The haze alarm is sounding again! Nowadays, there are endless news about haze and lung cancer, what with the incidence of lung cancer in Beijing rising 40% in 10 years, the incidence of lung cancer in women continuing to rise for 33 years, lung cancer leapfrogging breast cancer to become the number one most prevalent cancer in women, and the number of lung cancer patients in China accounting for more than 1/3 of the world ……
So has the relationship between lung cancer and haze been clarified? Can lung cancer be screened early like cervical cancer?
I. The relationship between haze and lung cancer is clearly revealed
Although there is a lack of large-scale investigation evidence on the relationship between haze and lung cancer. But let’s be patient and let me analyze one or two.
As we know, the size of suspended particles in the air ranges from 0.1-100 microns, of which 10 microns can enter the upper respiratory tract, 5 microns can enter the fine bronchi, and about 2 microns (PM2.5) can enter the alveoli, which is the deepest part of the lungs.
When PM2.5 enters the alveoli, it can directly damage the alveolar wall and lead to local inflammation.
When inflammation occurs, the body cells will start the differentiation and repair function. In the course of tens of billions of rigorous cell replication and differentiation, a small error can result in an “outlier” – which may be the cause of lung cancer. It has also been shown that inflammation and tumors are closely related, and tumors can be seen as unhealed inflammation from a certain perspective.
So extrapolating down, we can say: haze causes local inflammation in alveoli, which increases the risk of lung cancer!
Second, so scary, should I do a lung cancer screening?
Some people may ask, “If it is so terrible, should everyone be screened for lung cancer?” There is no need to be so hasty.
First of all, according to a survey, the detection rate of lung nodules is 24.2% even in the high-risk group, but it is confirmed that 96.4% of these nodules are not related to lung cancer (medically known as false positives).

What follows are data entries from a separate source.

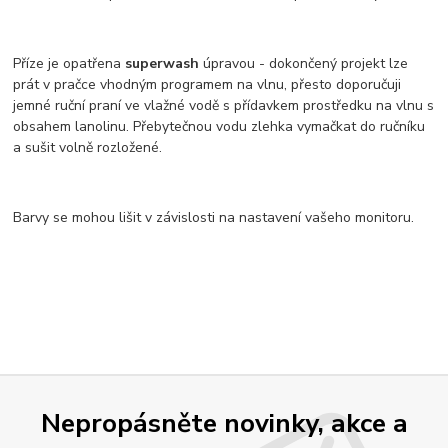
Příze je opatřena
superwash
úpravou - dokončený projekt lze
prát v pračce vhodným programem na vlnu, přesto doporučuji
jemné ruční praní ve vlažné vodě s přídavkem prostředku na vlnu s
obsahem lanolinu. Přebytečnou vodu zlehka vymačkat do ručníku
a sušit volně rozložené.
Barvy se mohou lišit v závislosti na nastavení vašeho monitoru.
Nepropásněte novinky, akce a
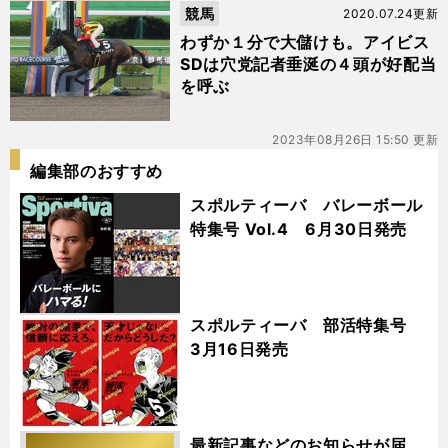
競馬
2020.07.24更新
わずか１分で大儲けも。アイビス
SDは穴党記者垂涎の４頭が好配当
を呼ぶ
2023年08月26日 15:50 更新
編集部のおすすめ
スポルティーバ バレーボール
特集号 Vol.4 6月30日発売
スポルティーバ 部活特集号
3月16日発売
最新記事などのお知らせが届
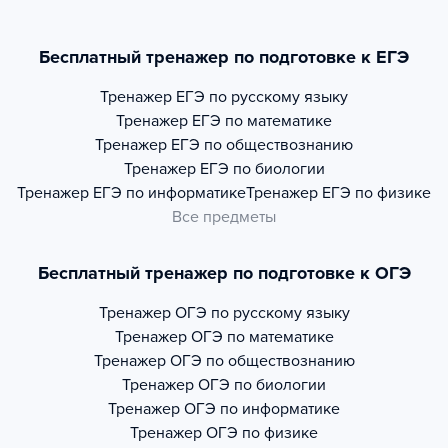
Бесплатный тренажер по подготовке к ЕГЭ
Тренажер
ЕГЭ по русскому языку
Тренажер
ЕГЭ по математике
Тренажер
ЕГЭ по обществознанию
Тренажер
ЕГЭ по биологии
Тренажер
ЕГЭ по информатике
Тренажер
ЕГЭ по физике
Все предметы
Бесплатный тренажер по подготовке к ОГЭ
Тренажер
ОГЭ по русскому языку
Тренажер
ОГЭ по математике
Тренажер
ОГЭ по обществознанию
Тренажер
ОГЭ по биологии
Тренажер
ОГЭ по информатике
Тренажер
ОГЭ по физике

In the general population screening, the false-positive rate will be even higher.
Secondly, patients who are screened as suspected will need to be observed for 2 to 3 years before an answer is finally reached, which not only causes great panic to patients and families, but also is a waste of medical resources.
In addition, although the low-dose spiral CT used for screening is already relatively low in radiation, it does not mean that it is completely free of radiation. If you are not a high-risk group for lung cancer, it is not necessary for you to be exposed to this radiation for nothing.

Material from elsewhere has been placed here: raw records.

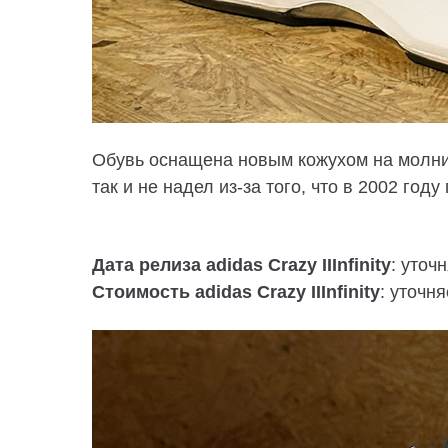
Обувь оснащена новым кожухом на молнии
так и не надел из-за того, что в 2002 году
Дата релиза adidas Crazy IIInfinity
: уточ
Стоимость adidas Crazy IIInfinity
: уточня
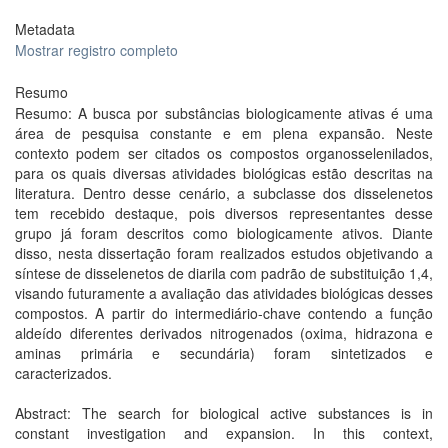
Metadata
Mostrar registro completo
Resumo
Resumo: A busca por substâncias biologicamente ativas é uma
área de pesquisa constante e em plena expansão. Neste
contexto podem ser citados os compostos organosselenilados,
para os quais diversas atividades biológicas estão descritas na
literatura. Dentro desse cenário, a subclasse dos disselenetos
tem recebido destaque, pois diversos representantes desse
grupo já foram descritos como biologicamente ativos. Diante
disso, nesta dissertação foram realizados estudos objetivando a
síntese de disselenetos de diarila com padrão de substituição 1,4,
visando futuramente a avaliação das atividades biológicas desses
compostos. A partir do intermediário-chave contendo a função
aldeído diferentes derivados nitrogenados (oxima, hidrazona e
aminas primária e secundária) foram sintetizados e
caracterizados.
Abstract: The search for biological active substances is in
constant investigation and expansion. In this context,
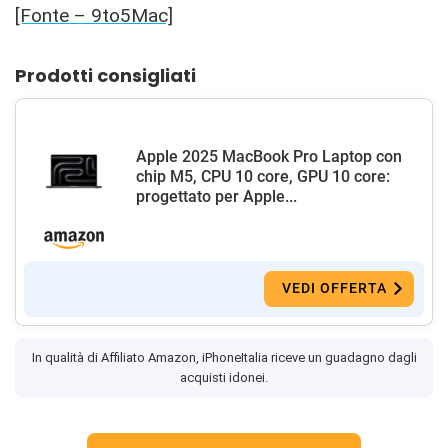
[Fonte – 9to5Mac]
Prodotti consigliati
Apple 2025 MacBook Pro Laptop con
chip M5, CPU 10 core, GPU 10 core:
progettato per Apple...
VEDI OFFERTA
In qualità di Affiliato Amazon, iPhoneItalia riceve un guadagno dagli
acquisti idonei.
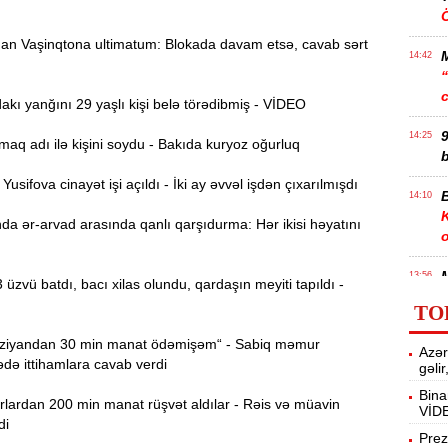
n Vaşinqtona ultimatum: Blokada davam etsə, cavab sərt
14:42
ı yanğını 29 yaşlı kişi belə törədibmiş - VİDEO
9
14:25
aq adı ilə kişini soydu - Bakıda kuryoz oğurluq
b
sifova cinayət işi açıldı - İki ay əvvəl işdən çıxarılmışdı
B
14:10
K
a ər-arvad arasında qanlı qarşıdurma: Hər ikisi həyatını
M
13:56
 üzvü batdı, bacı xilas olundu, qardaşın meyiti tapıldı -
TO
13:40
iyandan 30 min manat ödəmişəm“ - Sabiq məmur
Azər
m
ə ittihamlara cavab verdi
gəli
Bina
Q
13:23
lardan 200 min manat rüşvət aldılar - Rəis və müavin
VİD
K
di
Prez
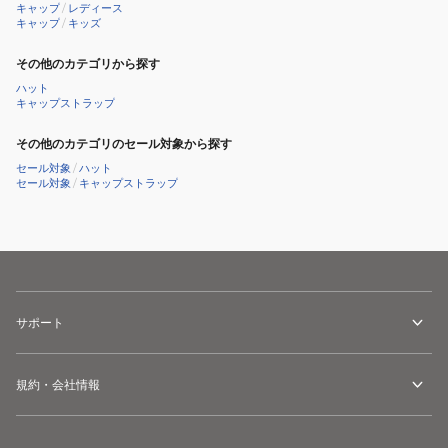
キャップ
/
レディース
ス
系
キャップ
/
キッズ
ワ
ッ
その他のカテゴリから探す
チ
ハット
キャップストラップ
RB7012
BLK
その他のカテゴリのセール対象から探す
セール対象
/
ハット
セール対象
/
キャップストラップ
サポート
規約・会社情報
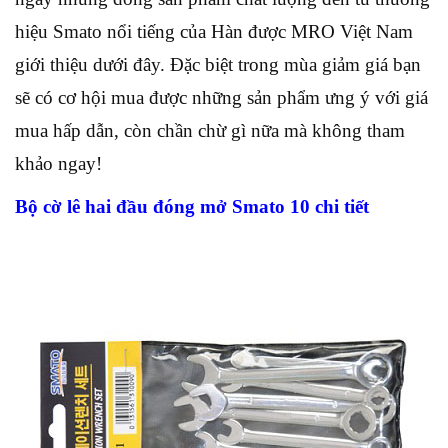
hiệu Smato nổi tiếng của Hàn được MRO Việt Nam
giới thiệu dưới đây. Đặc biệt trong mùa giảm giá bạn
sẽ có cơ hội mua được những sản phẩm ưng ý với giá
mua hấp dẫn, còn chần chừ gì nữa mà không tham
khảo ngay!
Bộ cờ lê hai đầu đóng mở Smato 10 chi tiết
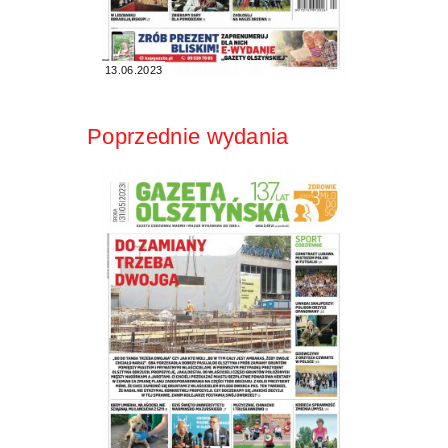
13.06.2023
Poprzednie wydania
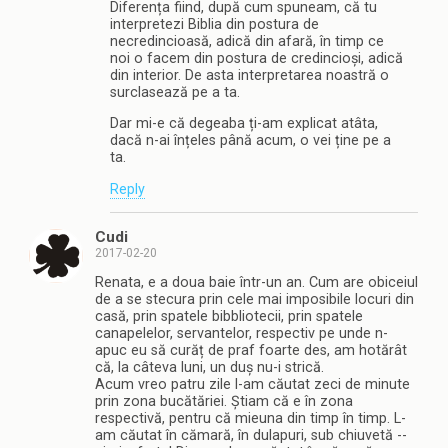
Diferența fiind, după cum spuneam, că tu
interpretezi Biblia din postura de
necredincioasă, adică din afară, în timp ce
noi o facem din postura de credincioși, adică
din interior. De asta interpretarea noastră o
surclasează pe a ta.
Dar mi-e că degeaba ți-am explicat atâta,
dacă n-ai înțeles până acum, o vei ține pe a
ta.
Reply
Cudi
2017-02-20
Renata, e a doua baie într-un an. Cum are obiceiul
de a se stecura prin cele mai imposibile locuri din
casă, prin spatele bibbliotecii, prin spatele
canapelelor, servantelor, respectiv pe unde n-
apuc eu să curăț de praf foarte des, am hotărât
că, la câteva luni, un duș nu-i strică.
Acum vreo patru zile l-am căutat zeci de minute
prin zona bucătăriei. Știam că e în zona
respectivă, pentru că mieuna din timp în timp. L-
am căutat în cămară, în dulapuri, sub chiuvetă --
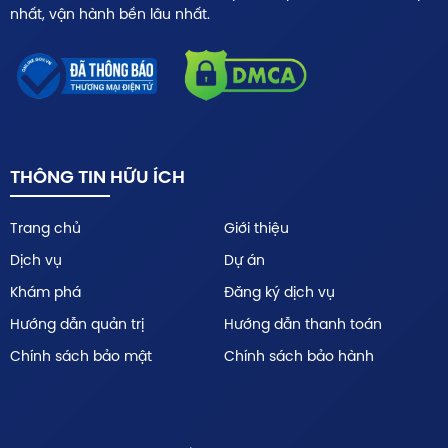
nhất, vận hành bền lâu nhất.
THÔNG TIN HỮU ÍCH
Trang chủ
Giới thiệu
Dịch vụ
Dự án
Khám phá
Đăng ký dịch vụ
Hướng dẫn quản trị
Hướng dẫn thanh toán
Chính sách bảo mật
Chính sách bảo hành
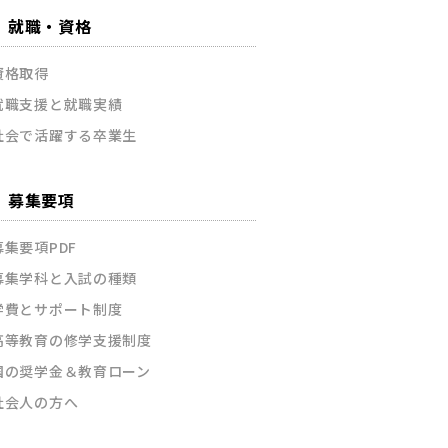
就職・資格
資格取得
就職支援と就職実績
社会で活躍する卒業生
募集要項
募集要項PDF
募集学科と入試の種類
学費とサポート制度
高等教育の修学支援制度
国の奨学金＆教育ローン
社会人の方へ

3. Who needs to be screened? Let’s check the number
Then let’s talk about who belongs to the high-risk group of lung cancer and needs to be screened. At present, there is no large-scale research study in China, so the following is only my personal opinion on the current situation in China, combined with the content of the U.S. guidelines, to deduce the people who should be screened for lung cancer.
1.Compulsory Screening Population
Age 55-74
Smoking history >30 pack years (the number of packs per day and the number of years of smoking multiplied, such as: one pack a day for 30 years, or 2 packs a day for 15 years)
Quit smoking <15 years
2, high-risk groups: (recommended screening population)

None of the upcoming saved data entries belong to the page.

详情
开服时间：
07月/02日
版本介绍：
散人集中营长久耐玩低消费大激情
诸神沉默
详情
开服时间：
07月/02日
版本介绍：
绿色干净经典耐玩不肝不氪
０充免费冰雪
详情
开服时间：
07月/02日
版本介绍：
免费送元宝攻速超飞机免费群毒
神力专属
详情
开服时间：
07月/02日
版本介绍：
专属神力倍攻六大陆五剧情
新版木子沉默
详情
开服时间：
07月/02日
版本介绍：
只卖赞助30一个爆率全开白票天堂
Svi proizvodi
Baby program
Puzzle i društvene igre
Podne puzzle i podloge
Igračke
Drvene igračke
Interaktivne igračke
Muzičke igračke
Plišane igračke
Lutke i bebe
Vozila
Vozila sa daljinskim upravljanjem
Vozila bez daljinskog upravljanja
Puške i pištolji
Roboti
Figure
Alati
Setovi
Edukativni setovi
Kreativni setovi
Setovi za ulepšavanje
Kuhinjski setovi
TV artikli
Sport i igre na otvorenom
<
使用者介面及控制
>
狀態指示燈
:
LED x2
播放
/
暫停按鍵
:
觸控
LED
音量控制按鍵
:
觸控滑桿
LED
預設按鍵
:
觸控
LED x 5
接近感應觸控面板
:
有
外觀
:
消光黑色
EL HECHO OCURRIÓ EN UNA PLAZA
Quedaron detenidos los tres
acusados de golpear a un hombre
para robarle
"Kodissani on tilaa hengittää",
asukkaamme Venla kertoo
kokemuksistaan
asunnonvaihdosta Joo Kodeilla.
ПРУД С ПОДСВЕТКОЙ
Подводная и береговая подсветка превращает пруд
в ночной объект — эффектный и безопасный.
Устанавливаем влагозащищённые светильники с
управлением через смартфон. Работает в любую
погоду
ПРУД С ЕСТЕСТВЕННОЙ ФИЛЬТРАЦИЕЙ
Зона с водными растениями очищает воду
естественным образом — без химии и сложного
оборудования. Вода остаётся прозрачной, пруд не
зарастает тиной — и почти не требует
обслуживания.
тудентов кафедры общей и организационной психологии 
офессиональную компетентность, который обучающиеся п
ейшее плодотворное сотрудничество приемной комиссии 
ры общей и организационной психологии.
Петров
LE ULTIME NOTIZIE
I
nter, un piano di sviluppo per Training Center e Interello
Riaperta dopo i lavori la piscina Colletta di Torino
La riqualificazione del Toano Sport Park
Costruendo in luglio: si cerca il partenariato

Age > 40 years (including any of the following high-risk factors)
Smoking ≥ 20 packs a year
History of secondhand smoke exposure;
Family history of lung cancer;
History of other tumors;
Pulmonary fibrosis and chronic obstructive pulmonary disease;
Long-term outdoor sports in cities with severe haze;
Long-term exposure to oil fumes.
It is recommended that the above people should have low-dose spiral CT screening for lung cancer once a year.
Fourth, the best way to screen lung cancer, look here!
Next, let’s talk about what is low-dose spiral CT, which can effectively detect small lung nodules less than 1 cm and is more suitable for early screening of lung cancer. Some people may ask if it is okay to take X-ray? The answer is – no.
In a study, 53,454 residents aged 55-74 were screened with both low-dose spiral CT and X-rays, and the CT detection rate was 24.2%, meaning that nearly 1/4 of the so-called normal people were found to have nodules in their lungs, while the X-ray detection rate was only 7%.
Moreover, a comparison with CT showed that about 20% of the people with problems detected by X-ray were eventually confirmed to be unrelated to lung cancer.
The radiation dose of low-dose spiral CT is 1/4 of conventional CT. For people with high risk of lung cancer, the risk of lung cancer is much greater compared with the risk of this radiation.
V. Blood sampling for tumor markers, exploration in progress!
Many people have heard of tumor markers, this marker is the metabolites of tumors, they are released into the blood, and we can infer the presence of tumors through blood tests.
But unfortunately, no tumor marker of which type has been found to be effective for lung cancer screening.
VI. Genetic prediction of lung cancer, to be studied!
You may know a very hot news a few years ago that a foreign movie star had her breasts and ovaries removed prophylactically based on genetic prediction results. In the field of lung cancer, the academic community has not recognized the genetic prediction of cancer, and its feasibility and accuracy are yet to be studied.
In China, sputum testing for lung cancer-related genetic mutations is underway, and we hope to establish Chinese lung cancer high-risk population criteria based on big data as soon as possible.